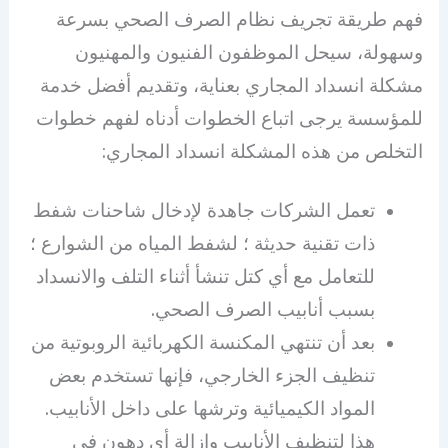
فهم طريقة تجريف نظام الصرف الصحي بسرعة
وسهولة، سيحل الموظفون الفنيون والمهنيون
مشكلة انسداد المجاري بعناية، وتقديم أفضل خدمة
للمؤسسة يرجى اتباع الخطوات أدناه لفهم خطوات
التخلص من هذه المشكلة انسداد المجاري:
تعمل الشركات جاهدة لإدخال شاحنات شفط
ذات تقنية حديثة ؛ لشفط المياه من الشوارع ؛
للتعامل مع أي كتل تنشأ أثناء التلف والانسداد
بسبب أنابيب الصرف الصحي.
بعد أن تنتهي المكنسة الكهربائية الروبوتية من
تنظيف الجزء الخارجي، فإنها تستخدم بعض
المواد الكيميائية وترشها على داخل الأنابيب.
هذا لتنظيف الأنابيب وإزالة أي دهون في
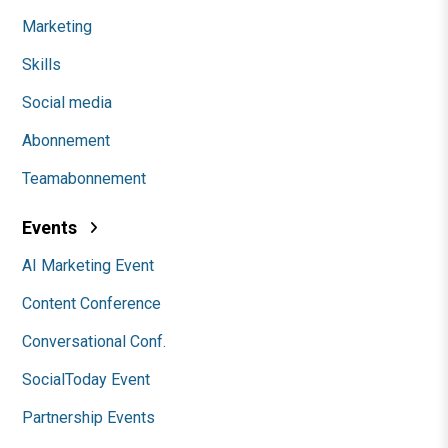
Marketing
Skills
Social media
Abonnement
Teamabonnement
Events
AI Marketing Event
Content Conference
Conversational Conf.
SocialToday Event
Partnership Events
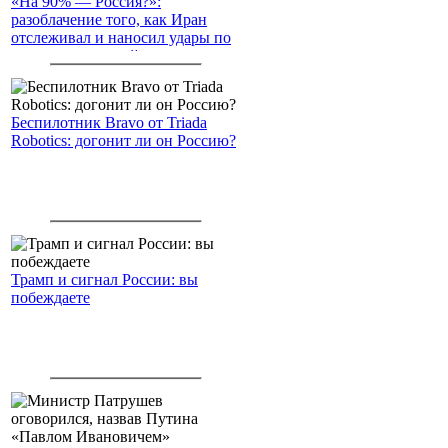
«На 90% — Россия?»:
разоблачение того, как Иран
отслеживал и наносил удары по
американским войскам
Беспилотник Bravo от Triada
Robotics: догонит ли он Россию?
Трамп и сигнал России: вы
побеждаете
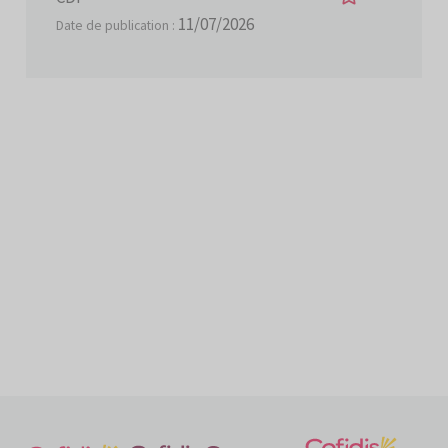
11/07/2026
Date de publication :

## YOUR INSTRUCTIONS
In the entries above, find the line containing "Partnership Events". Transcribe it and every later line to the end, exactly, and leave out the pictures.

## EXERCISE ANSWER
Partnership Events
«На 90% — Россия?»:
разоблачение того, как Иран
отслеживал и наносил удары по
американским войскам
Беспилотник Bravo от Triada
Robotics: догонит ли он Россию?
Трамп и сигнал России: вы
побеждаете
11/07/2026
Date de publication :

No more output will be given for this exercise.